The H.F. 896 puts nearly $2.3 billion toward public safety over the next biennium. This includes funding for of the Department of Corrections, six of the 11 divisions of the Department of Public Safety, Supreme Court, Court of Appeals, District Courts, Tax Court, Board of Judicial Standards, Guardian Ad Litem Board, Public Defense Board, Sentencing Guidelines Commission, Peace Officer Standards and Training Board, and Uniform Law Commission.
We provided additional funding to assist local law enforcement agencies for training in wide variety of areas, including dealing with many types of mental-health related crisis situations. The bill also increased penalties for those that choose to put other people’s lives risk by engaging in violence while protesting and illegally obstructing freeways and access to airports.
These activities are already a violation of law, but recent experience has shown the consequences apparently are not considered significant enough to deter that kind of activity.
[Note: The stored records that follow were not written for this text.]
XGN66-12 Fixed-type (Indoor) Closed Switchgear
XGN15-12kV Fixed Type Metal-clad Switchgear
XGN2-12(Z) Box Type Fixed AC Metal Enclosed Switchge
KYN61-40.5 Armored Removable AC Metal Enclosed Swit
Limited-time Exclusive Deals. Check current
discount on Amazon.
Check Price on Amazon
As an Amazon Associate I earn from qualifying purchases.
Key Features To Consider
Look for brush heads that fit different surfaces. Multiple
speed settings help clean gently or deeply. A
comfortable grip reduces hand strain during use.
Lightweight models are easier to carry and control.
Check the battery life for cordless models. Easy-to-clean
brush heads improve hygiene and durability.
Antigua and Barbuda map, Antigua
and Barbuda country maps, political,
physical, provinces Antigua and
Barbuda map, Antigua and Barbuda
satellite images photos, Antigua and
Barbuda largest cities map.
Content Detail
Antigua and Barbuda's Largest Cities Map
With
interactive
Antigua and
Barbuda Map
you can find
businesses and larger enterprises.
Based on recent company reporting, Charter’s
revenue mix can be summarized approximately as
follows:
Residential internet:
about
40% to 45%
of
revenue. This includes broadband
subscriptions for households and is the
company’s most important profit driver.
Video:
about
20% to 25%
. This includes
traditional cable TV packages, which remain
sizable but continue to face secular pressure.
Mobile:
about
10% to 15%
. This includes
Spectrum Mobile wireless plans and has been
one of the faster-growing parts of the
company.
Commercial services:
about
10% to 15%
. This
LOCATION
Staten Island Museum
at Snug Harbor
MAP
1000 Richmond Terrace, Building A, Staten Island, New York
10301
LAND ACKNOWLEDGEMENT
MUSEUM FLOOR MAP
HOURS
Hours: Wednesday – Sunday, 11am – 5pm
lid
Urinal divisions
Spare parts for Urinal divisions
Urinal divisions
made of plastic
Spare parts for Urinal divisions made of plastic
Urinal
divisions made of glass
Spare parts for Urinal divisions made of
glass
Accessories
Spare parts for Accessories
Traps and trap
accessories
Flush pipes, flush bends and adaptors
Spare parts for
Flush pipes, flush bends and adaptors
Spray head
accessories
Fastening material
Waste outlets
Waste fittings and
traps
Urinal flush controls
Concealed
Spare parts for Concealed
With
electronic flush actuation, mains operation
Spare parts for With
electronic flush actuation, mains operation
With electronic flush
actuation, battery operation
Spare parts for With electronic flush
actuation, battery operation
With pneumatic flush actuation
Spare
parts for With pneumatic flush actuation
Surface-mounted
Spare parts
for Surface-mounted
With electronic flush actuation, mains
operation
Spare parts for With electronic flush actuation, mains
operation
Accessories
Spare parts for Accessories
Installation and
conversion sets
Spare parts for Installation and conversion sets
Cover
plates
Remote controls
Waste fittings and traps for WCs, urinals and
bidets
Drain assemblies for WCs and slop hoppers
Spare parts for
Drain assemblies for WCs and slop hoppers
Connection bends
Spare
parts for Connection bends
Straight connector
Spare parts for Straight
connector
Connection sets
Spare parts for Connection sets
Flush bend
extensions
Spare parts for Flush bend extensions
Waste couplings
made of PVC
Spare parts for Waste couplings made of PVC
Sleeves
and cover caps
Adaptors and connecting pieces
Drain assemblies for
We cherish our right to free speech, but that right does not include putting others at risk when exercising that right.
The bill also strengthens law enforcement and our judge’s hands when dealing with sex-related crimes with heavier penalties and longer supervision for convicted sexual predators, dedicates funds to combat sex trafficking, and increases penalties on those who possess and disseminate child pornography.
We also passed H.F. 140, which overhauls the state’s system for licensing K-12 teachers. The current state’s teacher licensure system is extremely complicated to the point of being dysfunctional. It is not helpful in attracting new students to the teaching profession and it makes it very difficult for even the best qualified teachers from out of state to become credentialed in Minnesota.
Our changes to the teacher licensure system closely follow the recommendations put forward by the Office of the Legislative Auditor in 2015, which indicated that teacher licensure system had some very serious issues and is in need of significant changes.
Today, we are working on the higher education and Legacy Amendment finance bills. I would expect both to be on their way to the Senate for consideration by early this evening.